_What you have to do_
In the material below, find all lines with the string "merge" and copy them.

_Records shown_
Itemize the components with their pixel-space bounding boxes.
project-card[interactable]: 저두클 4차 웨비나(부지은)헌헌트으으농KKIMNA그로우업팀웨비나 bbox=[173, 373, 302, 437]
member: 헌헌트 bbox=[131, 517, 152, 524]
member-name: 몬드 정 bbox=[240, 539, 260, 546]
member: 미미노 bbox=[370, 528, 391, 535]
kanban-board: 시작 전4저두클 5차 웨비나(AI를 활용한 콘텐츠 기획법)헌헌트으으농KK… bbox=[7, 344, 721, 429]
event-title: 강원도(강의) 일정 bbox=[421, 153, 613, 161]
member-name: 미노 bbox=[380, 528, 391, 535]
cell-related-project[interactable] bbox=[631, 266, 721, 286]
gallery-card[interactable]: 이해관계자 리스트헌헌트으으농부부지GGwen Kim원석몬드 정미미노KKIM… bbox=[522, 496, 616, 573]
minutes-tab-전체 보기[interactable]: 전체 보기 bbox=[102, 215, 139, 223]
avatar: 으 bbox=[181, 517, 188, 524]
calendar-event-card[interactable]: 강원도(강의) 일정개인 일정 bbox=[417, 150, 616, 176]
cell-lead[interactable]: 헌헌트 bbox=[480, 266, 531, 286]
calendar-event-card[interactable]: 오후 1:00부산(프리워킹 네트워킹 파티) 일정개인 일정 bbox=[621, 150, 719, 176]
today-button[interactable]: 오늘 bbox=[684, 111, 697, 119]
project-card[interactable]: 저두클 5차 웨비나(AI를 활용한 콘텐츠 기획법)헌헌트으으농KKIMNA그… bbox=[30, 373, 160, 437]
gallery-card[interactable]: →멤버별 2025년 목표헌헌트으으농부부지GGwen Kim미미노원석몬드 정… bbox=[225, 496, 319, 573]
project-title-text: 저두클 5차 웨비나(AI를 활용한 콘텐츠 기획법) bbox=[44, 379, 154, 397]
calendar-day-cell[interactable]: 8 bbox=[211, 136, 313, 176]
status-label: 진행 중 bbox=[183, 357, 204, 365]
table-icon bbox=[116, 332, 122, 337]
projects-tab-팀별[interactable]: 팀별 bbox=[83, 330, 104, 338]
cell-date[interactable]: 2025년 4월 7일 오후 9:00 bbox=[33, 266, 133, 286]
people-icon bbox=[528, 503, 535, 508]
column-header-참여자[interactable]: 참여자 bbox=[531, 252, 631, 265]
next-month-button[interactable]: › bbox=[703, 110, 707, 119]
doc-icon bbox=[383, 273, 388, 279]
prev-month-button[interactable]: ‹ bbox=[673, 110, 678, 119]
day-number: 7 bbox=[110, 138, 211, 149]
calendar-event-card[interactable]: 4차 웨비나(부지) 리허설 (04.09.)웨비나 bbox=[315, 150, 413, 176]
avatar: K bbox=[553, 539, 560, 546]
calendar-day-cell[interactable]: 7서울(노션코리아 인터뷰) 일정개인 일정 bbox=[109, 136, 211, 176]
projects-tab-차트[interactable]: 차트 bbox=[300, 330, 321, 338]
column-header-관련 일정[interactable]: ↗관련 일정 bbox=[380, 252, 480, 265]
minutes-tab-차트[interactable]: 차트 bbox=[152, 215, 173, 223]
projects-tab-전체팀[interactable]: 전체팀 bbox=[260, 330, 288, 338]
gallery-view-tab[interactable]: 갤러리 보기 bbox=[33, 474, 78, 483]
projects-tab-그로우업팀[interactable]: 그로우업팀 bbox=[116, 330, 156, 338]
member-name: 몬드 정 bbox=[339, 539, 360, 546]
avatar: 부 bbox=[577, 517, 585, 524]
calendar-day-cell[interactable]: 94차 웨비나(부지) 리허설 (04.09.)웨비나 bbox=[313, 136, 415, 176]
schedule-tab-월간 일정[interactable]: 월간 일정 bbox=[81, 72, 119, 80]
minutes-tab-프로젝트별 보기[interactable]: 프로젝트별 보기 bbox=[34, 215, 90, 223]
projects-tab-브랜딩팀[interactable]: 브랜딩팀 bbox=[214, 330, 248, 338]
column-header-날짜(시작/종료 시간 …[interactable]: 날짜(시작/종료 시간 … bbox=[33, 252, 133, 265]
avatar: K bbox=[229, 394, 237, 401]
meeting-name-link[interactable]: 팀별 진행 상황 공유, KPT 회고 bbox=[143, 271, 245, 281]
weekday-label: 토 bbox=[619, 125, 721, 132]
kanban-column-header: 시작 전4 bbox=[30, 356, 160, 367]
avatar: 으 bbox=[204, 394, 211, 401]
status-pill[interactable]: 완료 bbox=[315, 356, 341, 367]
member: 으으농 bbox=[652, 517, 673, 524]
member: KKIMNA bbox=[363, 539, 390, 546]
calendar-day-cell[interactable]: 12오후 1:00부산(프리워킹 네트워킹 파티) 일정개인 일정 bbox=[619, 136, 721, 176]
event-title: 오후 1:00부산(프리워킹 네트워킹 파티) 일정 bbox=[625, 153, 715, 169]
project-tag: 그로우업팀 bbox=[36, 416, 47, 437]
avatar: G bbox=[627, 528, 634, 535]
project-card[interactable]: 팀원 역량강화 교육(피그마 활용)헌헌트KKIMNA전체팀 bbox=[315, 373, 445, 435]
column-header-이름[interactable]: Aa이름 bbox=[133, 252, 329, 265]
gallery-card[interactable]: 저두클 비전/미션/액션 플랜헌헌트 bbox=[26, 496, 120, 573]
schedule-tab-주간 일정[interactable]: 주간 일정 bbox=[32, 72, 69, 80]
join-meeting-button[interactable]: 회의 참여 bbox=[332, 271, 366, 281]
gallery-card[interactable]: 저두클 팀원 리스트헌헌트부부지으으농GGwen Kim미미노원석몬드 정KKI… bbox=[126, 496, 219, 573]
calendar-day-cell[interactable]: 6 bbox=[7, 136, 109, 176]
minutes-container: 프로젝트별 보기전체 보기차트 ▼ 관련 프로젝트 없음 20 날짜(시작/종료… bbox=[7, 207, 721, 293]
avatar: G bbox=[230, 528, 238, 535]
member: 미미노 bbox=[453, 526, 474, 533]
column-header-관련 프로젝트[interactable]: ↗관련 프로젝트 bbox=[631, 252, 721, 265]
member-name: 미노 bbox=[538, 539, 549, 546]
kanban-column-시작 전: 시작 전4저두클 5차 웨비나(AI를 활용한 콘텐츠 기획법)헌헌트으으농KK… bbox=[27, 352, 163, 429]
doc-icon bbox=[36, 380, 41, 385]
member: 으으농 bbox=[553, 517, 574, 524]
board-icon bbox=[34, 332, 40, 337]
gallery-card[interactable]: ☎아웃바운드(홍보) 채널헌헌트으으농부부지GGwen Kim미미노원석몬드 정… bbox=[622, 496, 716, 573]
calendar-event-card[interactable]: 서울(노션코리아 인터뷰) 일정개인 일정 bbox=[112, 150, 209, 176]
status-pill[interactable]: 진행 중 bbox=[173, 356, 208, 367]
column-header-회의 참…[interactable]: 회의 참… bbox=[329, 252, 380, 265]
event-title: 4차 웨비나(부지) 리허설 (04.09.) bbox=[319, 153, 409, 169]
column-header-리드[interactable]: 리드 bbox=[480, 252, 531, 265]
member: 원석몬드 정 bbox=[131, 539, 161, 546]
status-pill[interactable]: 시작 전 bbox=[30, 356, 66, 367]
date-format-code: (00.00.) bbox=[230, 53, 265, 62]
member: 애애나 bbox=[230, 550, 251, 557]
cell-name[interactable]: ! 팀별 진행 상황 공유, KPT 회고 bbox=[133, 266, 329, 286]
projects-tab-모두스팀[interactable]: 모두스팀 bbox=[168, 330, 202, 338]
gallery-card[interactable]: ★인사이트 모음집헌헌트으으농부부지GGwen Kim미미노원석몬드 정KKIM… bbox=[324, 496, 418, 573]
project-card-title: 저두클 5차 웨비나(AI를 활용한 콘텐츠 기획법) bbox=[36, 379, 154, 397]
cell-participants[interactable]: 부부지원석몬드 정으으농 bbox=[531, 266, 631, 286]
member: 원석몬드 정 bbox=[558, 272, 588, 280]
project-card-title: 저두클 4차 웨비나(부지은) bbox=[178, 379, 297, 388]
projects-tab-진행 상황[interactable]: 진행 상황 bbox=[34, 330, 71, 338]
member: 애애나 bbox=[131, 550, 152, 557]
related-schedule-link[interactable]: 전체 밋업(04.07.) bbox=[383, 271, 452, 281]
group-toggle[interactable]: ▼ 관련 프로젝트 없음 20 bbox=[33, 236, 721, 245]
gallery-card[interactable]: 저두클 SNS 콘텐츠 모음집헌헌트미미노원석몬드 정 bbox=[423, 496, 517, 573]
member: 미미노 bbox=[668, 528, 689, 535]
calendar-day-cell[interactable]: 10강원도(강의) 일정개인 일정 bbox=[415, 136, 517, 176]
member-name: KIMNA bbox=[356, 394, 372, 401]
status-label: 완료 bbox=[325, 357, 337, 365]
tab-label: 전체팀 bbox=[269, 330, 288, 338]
* * *
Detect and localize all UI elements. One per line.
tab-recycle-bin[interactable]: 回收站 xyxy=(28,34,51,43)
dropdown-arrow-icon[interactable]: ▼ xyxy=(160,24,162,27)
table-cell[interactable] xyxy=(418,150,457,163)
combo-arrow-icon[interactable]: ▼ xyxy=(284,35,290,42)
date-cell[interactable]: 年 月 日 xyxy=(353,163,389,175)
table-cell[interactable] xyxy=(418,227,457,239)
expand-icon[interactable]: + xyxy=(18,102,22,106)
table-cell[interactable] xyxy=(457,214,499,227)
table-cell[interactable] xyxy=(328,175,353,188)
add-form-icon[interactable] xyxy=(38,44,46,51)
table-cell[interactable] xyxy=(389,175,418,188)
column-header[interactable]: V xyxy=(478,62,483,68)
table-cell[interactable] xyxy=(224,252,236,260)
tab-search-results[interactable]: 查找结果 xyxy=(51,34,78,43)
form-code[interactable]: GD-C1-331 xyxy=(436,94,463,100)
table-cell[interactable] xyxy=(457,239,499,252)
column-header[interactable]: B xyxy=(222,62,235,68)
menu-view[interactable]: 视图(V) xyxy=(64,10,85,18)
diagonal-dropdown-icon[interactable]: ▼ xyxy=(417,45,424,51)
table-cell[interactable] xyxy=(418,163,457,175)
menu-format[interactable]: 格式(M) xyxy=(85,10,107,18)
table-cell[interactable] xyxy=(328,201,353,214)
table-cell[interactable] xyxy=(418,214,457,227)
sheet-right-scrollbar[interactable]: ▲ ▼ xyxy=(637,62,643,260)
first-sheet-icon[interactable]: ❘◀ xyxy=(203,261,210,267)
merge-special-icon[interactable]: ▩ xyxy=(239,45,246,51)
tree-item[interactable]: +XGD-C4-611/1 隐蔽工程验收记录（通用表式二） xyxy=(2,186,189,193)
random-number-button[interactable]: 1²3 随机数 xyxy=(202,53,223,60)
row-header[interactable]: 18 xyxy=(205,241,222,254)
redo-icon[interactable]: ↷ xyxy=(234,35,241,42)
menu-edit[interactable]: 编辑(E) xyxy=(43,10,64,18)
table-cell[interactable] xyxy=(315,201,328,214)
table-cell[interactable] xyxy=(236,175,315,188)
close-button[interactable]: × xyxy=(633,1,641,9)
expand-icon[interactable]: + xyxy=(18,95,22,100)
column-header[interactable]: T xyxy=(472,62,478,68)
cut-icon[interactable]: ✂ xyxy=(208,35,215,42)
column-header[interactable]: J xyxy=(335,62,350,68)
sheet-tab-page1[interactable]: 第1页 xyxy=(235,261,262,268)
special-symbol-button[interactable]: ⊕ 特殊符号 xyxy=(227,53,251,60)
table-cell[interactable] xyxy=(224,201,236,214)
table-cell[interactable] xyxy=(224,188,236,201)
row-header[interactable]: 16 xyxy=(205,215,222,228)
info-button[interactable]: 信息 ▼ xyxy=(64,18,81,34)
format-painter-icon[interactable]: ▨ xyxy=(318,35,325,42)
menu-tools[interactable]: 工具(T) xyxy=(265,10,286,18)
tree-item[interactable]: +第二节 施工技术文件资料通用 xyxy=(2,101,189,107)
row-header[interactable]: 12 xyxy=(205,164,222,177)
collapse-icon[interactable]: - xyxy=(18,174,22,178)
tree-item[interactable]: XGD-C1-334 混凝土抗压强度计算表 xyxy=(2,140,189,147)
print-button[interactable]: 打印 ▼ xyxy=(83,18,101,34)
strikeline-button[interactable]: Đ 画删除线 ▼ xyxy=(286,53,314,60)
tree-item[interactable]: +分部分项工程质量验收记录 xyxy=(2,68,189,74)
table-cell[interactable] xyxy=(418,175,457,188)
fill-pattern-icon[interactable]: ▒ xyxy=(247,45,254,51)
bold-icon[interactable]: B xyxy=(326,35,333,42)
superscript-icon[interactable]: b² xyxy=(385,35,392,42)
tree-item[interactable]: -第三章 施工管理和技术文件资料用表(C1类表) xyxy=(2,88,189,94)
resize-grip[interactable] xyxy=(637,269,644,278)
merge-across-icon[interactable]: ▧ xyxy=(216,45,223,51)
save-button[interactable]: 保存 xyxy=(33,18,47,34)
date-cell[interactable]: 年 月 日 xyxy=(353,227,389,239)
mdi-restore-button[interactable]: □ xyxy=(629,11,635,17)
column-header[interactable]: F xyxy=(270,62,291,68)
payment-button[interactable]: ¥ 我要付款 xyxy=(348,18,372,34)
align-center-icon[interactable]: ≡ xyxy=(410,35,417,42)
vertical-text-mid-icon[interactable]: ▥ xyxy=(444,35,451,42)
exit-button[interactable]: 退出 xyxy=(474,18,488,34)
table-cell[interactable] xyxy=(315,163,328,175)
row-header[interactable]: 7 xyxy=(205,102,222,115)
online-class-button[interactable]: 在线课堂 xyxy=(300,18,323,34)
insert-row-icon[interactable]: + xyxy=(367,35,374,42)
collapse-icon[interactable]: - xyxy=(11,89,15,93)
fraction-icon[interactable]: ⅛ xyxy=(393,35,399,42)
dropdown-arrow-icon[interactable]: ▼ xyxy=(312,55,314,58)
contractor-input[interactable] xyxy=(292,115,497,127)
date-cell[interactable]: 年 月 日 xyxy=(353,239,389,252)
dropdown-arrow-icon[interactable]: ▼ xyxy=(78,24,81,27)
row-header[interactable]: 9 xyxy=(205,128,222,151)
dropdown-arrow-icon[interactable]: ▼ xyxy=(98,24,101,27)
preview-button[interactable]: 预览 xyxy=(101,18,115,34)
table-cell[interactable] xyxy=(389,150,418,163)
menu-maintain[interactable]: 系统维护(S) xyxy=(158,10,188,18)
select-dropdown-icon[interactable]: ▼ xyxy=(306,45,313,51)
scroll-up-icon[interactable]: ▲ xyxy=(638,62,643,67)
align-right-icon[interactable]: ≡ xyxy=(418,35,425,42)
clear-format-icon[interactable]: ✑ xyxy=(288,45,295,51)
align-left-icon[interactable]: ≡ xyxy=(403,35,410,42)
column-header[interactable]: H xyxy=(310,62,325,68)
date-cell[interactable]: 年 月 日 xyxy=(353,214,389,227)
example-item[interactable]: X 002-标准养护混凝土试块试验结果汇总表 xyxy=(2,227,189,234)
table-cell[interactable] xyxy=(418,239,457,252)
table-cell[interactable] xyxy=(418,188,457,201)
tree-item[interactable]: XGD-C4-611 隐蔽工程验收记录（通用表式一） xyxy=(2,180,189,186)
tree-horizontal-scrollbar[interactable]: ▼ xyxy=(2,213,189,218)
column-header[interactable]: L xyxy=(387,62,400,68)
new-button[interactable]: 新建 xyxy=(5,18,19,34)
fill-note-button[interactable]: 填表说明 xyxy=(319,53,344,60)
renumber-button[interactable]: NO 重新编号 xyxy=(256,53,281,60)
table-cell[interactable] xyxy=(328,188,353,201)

_Exercise solution_
merge-special-icon[interactable]: ▩ xyxy=(239,45,246,51)
merge-across-icon[interactable]: ▧ xyxy=(216,45,223,51)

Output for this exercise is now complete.